WORK ITEM: Among the entries below, find the line with "Renogy RSP400SB bærbart", then quote it and each following line up to and including the line with "phẩm đa dạng", and nothing else.
(RECORDS SHOWN)
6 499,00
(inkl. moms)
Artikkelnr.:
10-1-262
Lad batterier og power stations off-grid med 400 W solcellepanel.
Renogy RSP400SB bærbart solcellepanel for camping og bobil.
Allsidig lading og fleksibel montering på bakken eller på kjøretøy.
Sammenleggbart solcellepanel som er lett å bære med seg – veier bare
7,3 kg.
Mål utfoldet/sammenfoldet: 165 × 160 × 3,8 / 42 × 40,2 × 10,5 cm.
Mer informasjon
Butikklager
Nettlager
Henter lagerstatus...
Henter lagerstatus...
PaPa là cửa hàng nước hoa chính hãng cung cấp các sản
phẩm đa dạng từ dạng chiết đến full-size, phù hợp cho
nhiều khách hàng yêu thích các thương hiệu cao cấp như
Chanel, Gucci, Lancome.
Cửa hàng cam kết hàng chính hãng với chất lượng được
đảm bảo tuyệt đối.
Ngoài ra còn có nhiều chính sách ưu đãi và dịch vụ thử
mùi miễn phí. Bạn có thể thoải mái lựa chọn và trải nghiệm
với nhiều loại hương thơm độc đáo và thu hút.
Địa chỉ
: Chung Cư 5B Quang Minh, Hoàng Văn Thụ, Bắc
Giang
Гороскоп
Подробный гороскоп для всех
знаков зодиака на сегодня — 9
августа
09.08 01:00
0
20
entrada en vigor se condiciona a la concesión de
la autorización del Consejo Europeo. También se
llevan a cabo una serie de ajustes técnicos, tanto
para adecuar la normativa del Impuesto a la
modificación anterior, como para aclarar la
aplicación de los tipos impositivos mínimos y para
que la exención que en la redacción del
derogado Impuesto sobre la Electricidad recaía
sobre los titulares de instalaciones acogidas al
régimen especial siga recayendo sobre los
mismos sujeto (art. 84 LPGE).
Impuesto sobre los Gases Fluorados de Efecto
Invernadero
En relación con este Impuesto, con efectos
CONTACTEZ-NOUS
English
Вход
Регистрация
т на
(End RECORDS SHOWN)
(RECORDS SHOWN)
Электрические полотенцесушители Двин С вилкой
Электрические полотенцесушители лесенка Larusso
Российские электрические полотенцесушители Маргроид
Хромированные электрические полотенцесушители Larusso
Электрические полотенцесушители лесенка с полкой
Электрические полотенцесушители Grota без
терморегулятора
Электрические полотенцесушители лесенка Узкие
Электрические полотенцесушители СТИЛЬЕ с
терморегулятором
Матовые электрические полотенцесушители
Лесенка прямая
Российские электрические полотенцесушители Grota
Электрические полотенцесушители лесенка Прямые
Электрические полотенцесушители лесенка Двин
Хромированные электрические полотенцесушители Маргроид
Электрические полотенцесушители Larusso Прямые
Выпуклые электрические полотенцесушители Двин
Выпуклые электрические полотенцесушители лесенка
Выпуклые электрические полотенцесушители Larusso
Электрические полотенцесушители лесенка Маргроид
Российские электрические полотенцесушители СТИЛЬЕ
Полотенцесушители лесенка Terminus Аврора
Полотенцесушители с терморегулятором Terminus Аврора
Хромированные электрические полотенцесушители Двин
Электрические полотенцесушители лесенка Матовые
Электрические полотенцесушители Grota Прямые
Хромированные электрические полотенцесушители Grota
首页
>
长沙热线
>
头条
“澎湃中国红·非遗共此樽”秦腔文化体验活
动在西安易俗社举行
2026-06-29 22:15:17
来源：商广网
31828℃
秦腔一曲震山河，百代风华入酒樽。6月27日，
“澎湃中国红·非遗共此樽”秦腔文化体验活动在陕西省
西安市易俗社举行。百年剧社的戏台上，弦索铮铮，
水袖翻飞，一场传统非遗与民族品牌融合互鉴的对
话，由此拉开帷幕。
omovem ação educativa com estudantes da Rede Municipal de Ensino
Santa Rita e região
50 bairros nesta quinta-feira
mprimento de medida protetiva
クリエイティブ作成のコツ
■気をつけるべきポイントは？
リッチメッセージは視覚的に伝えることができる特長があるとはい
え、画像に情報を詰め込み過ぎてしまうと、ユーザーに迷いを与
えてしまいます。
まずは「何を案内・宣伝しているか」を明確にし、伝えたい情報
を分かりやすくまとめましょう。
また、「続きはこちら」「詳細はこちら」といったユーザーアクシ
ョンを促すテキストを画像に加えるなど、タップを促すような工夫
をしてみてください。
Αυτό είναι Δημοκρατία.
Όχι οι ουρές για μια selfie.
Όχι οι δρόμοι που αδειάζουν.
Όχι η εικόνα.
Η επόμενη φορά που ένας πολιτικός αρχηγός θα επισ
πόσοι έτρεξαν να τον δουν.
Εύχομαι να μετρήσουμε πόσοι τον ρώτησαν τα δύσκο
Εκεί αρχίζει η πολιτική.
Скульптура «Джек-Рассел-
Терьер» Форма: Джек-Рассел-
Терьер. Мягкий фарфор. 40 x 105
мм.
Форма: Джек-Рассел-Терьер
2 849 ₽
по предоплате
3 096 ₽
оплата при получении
(End RECORDS SHOWN)
TASK SOLUTION:
Renogy RSP400SB bærbart solcellepanel for camping og bobil.
Allsidig lading og fleksibel montering på bakken eller på kjøretøy.
Sammenleggbart solcellepanel som er lett å bære med seg – veier bare
7,3 kg.
Mål utfoldet/sammenfoldet: 165 × 160 × 3,8 / 42 × 40,2 × 10,5 cm.
Mer informasjon
Butikklager
Nettlager
Henter lagerstatus...
Henter lagerstatus...
PaPa là cửa hàng nước hoa chính hãng cung cấp các sản
phẩm đa dạng từ dạng chiết đến full-size, phù hợp cho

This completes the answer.